## Exercise aim
Where does the word "lags" appear in the entries below? Copy each line that holds it.

Saved entries:
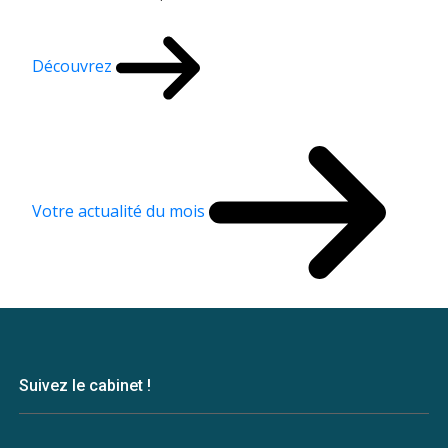
Découvrez
Votre actualité du mois
Suivez le cabinet !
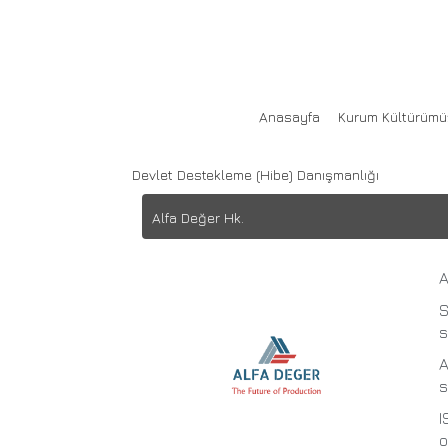
Alfa Değer
Anasayfa
Kurum Kültürümü
Devlet Destekleme (Hibe) Danışmanlığı
Alfa Değer Hk.
A
S
s
A
s
I
o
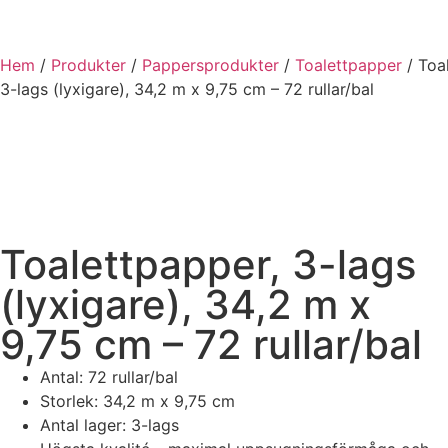
Hem
/
Produkter
/
Pappersprodukter
/
Toalettpapper
/ Toa
3-lags (lyxigare), 34,2 m x 9,75 cm – 72 rullar/bal
Hel bal
Toalettpapper, 3-lags
(lyxigare), 34,2 m x
9,75 cm – 72 rullar/bal
Antal: 72 rullar/bal
Storlek: 34,2 m x 9,75 cm
Antal lager: 3-lags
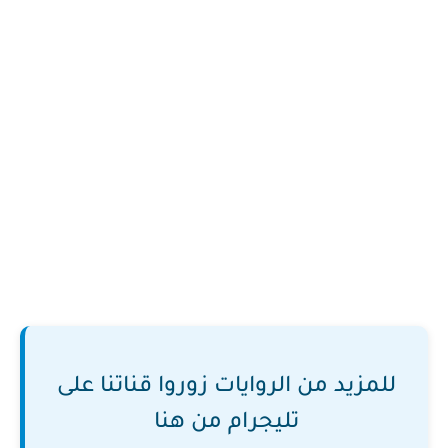
للمزيد من الروايات زوروا قناتنا على
تليجرام من هنا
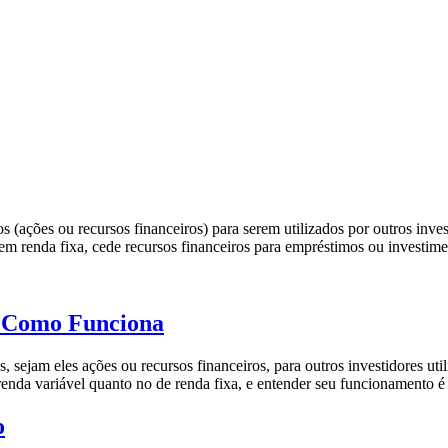
vos (ações ou recursos financeiros) para serem utilizados por outros in
em renda fixa, cede recursos financeiros para empréstimos ou investime
e Como Funciona
s, sejam eles ações ou recursos financeiros, para outros investidores u
nda variável quanto no de renda fixa, e entender seu funcionamento é c
o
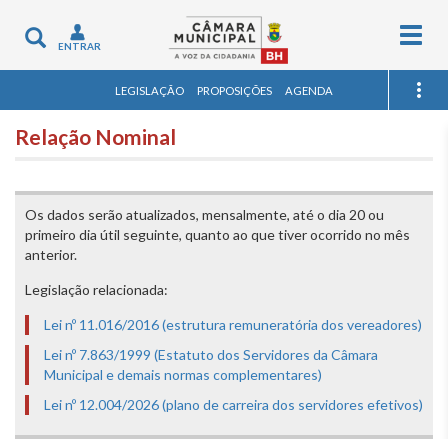
Togg
Toggle
ENTRAR
navig
navigation
LEGISLAÇÃO
PROPOSIÇÕES
AGENDA
Relação Nominal
Os dados serão atualizados, mensalmente, até o dia 20 ou
primeiro dia útil seguinte, quanto ao que tiver ocorrido no mês
anterior.
Legislação relacionada:
Lei nº 11.016/2016 (estrutura remuneratória dos vereadores)
Lei nº 7.863/1999 (Estatuto dos Servidores da Câmara
Municipal e demais normas complementares)
Lei nº 12.004/2026 (plano de carreira dos servidores efetivos)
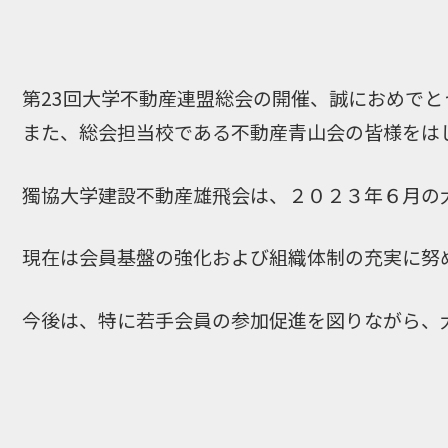
第23回大学不動産連盟総会の開催、誠におめでと
また、総会担当校である不動産青山会の皆様をは
獨協大学建設不動産雄飛会は、２０２３年６月の
現在は会員基盤の強化および組織体制の充実に努
今後は、特に若手会員の参加促進を図りながら、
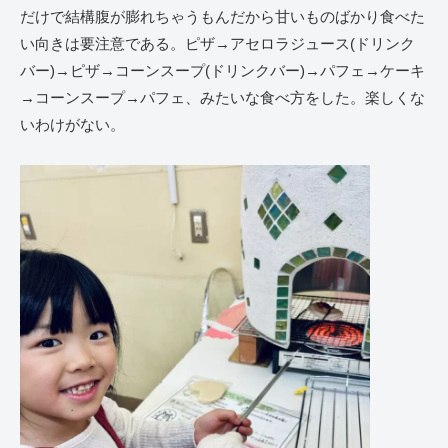
だけで結構腹が膨れちゃうもんだから甘いものばかり食べた
い向きは要注意である。ピザ→アセロラジュース(ドリンク
バー)→ピザ→コーンスープ(ドリンクバー)→パフェ→ケーキ
→コーンスープ→パフェ、みたいな食べ方をした。楽しくな
いわけがない。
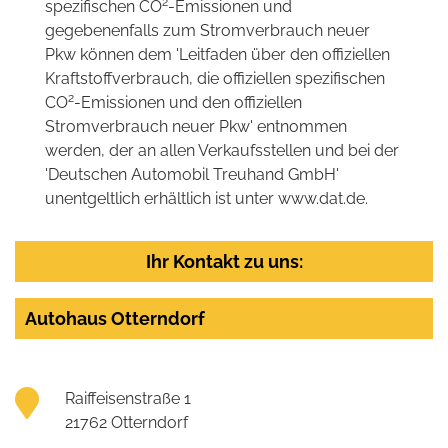
2
spezifischen CO
-Emissionen und
gegebenenfalls zum Stromverbrauch neuer
Pkw können dem 'Leitfaden über den offiziellen
Kraftstoffverbrauch, die offiziellen spezifischen
2
CO
-Emissionen und den offiziellen
Stromverbrauch neuer Pkw' entnommen
werden, der an allen Verkaufsstellen und bei der
'Deutschen Automobil Treuhand GmbH'
unentgeltlich erhältlich ist unter www.dat.de.
Ihr Kontakt zu uns:
Autohaus Otterndorf
Raiffeisenstraße 1
21762 Otterndorf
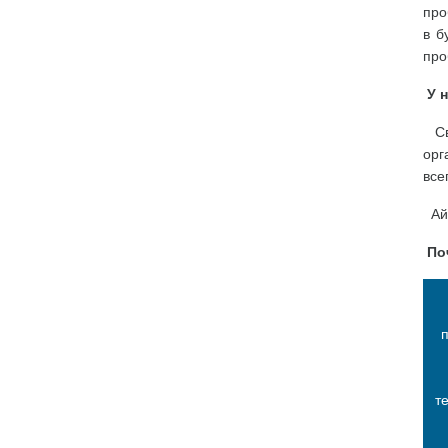
про
в б
про
У н
Сво
орг
все
АйТ
Поч
т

## Result of the exercise
3-lags (lyxigare), 34,2 m x 9,75 cm – 72 rullar/bal
Toalettpapper, 3-lags
Antal lager: 3-lags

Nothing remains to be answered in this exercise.